Bônus de 100 euros no contracheque confirmado para 2024, saiba quem tem direito ao antigo bônus Renzi.

O tratamento integrativoconhecido como bônus 100 euros no seu recibo de pagamento ou ex-bônus Renzifoi confirmado para 2024. Eu limites de renda para acessá-los permanecem inalterados, apesar das alterações feitas por Lei Orçamentária 2024 o método de cálculo das deduções.

Impacto sobre funcionários e pensionistas

A manobra introduz a unificação das duas primeiras faixas de rendimento para efeitos Irpef e a equalização de deduções para empregados e pensionistas. Consequentemente, o deduções de trabalho para os trabalhadores passam de 1.880 euros para 1.955 euros, alinhando-se com os previstos para os reformados.

Novas regras de cálculo e efeito na área isenta de tributação

Funcionários com renda anual de até 15.000 eurosque recebem o tratamento complementar completo, continuarão a beneficiar do bônus 100 eurosnum total de 1.200 euros por ano, desde que oimposto bruto é superior às deduções devidas, às quais deve ser subtraído um montante de 75 euros.

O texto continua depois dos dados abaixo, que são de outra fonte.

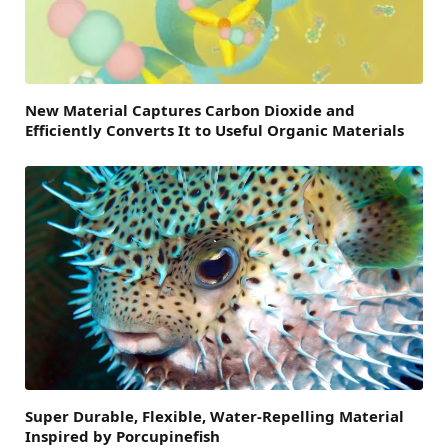
New Material Captures Carbon Dioxide and
Efficiently Converts It to Useful Organic Materials
Super Durable, Flexible, Water-Repelling Material
Inspired by Porcupinefish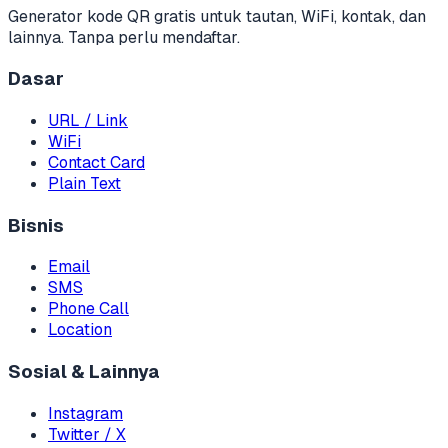
Generator kode QR gratis untuk tautan, WiFi, kontak, dan
lainnya. Tanpa perlu mendaftar.
Dasar
URL / Link
WiFi
Contact Card
Plain Text
Bisnis
Email
SMS
Phone Call
Location
Sosial & Lainnya
Instagram
Twitter / X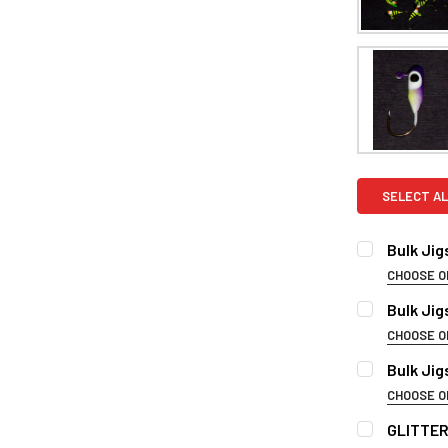
SELECT AL
Bulk Jig
CHOOSE O
PLEASE CHO
Bulk Jig
CHOOSE O
PLEASE CHO
Bulk Jig
CURRENT
QUANTITY:
CHOOSE O
STOCK:
DECREASE 
PLESAE CHO
GLITTER
CURRENT
QUANTITY: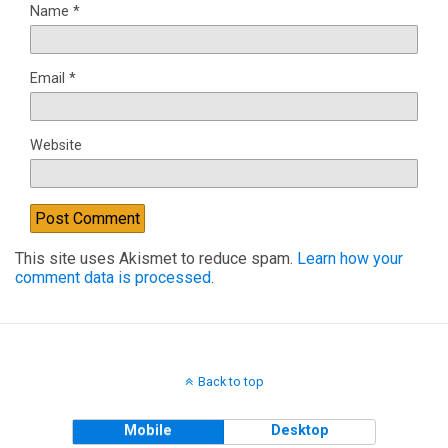
Name
*
Email
*
Website
This site uses Akismet to reduce spam.
Learn how your
comment data is processed.
Back to top
Mobile
Desktop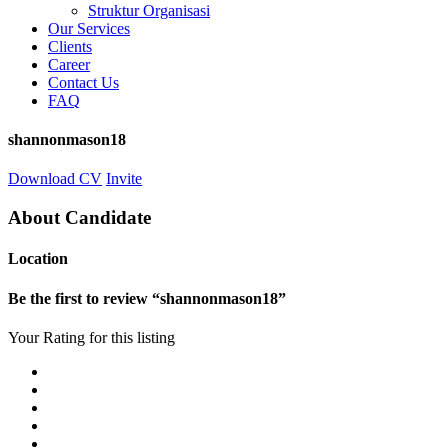
Struktur Organisasi
Our Services
Clients
Career
Contact Us
FAQ
shannonmason18
Download CV
Invite
About Candidate
Location
Be the first to review “shannonmason18”
Your Rating for this listing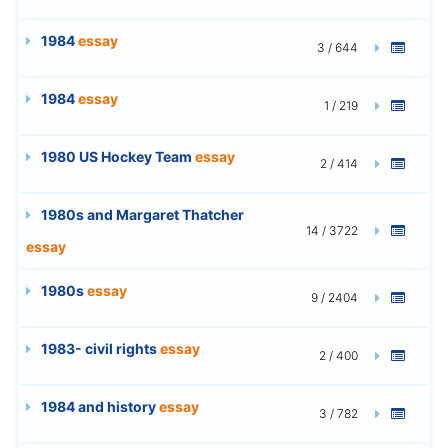
1984
essay
3 / 644
1984
essay
1 / 219
1980 US Hockey Team
essay
2 / 414
1980s and Margaret Thatcher
14 / 3722
essay
1980s
essay
9 / 2404
1983- civil rights
essay
2 / 400
1984 and history
essay
3 / 782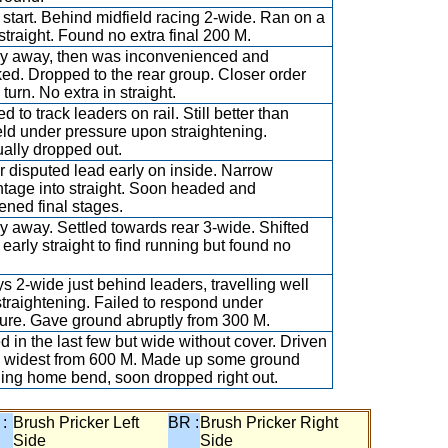
 start. Behind midfield racing 2-wide. Ran on a
 straight. Found no extra final 200 M.
y away, then was inconvenienced and
ed. Dropped to the rear group. Closer order
turn. No extra in straight.
 to track leaders on rail. Still better than
eld under pressure upon straightening.
ally dropped out.
r disputed lead early on inside. Narrow
tage into straight. Soon headed and
ned final stages.
y away. Settled towards rear 3-wide. Shifted
 early straight to find running but found no
s 2-wide just behind leaders, travelling well
 straightening. Failed to respond under
ure. Gave ground abruptly from 300 M.
ed in the last few but wide without cover. Driven
 widest from 600 M. Made up some ground
ing home bend, soon dropped right out.
 :
Brush Pricker Left
BR :
Brush Pricker Right
Side
Side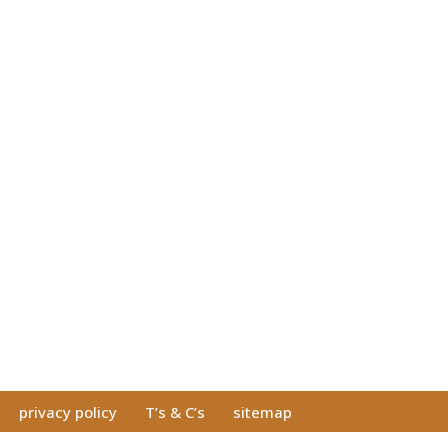
privacy policy
T’s & C’s
sitemap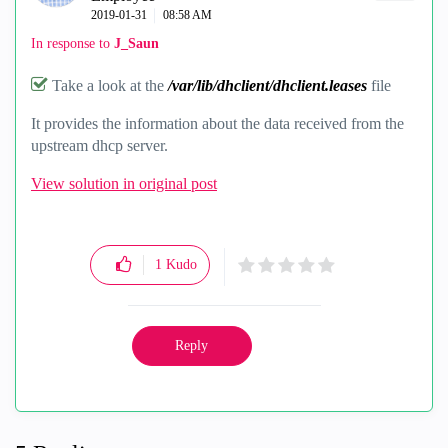
‎2019-01-31
08:58 AM
In response to
J_Saun
Take a look at the
/var/lib/dhclient/dhclient.leases
file
It provides the information about the data received from the
upstream dhcp server.
View solution in original post
1
Kudo
Reply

Esta alteração foi necessária para equilibrar o aumento das deduções dos empregados, o que levou ao sem área fiscal a 8.500 euros. Ao deduzir 75 euros às deduções de 2024 (1.955 euros), fica assegurada a manutenção do bónus de 100 euros para quem tem rendimentos superiores a 8.174 euros e até 15.000 euros, preservando o público de beneficiários do antigo bónus Renzi.

O novo cálculo para o acesso ao tratamento complementar, repõe o limite de dedução aos níveis actuais, confirmando as regras de utilização já existentes.

Extensão do bónus de 100 euros a outras faixas de rendimento

É importante recordar que o prémio de 100 euros é também alargado aos trabalhadores com rendimentos entre 15.000 euros E 28.000 euros, desde que as deduções excedam o imposto bruto devido. Para estes trabalhadores, o valor do prémio é calculado como a diferença entre as deduções e o imposto bruto, com um limite máximo de 1.200 euros por ano.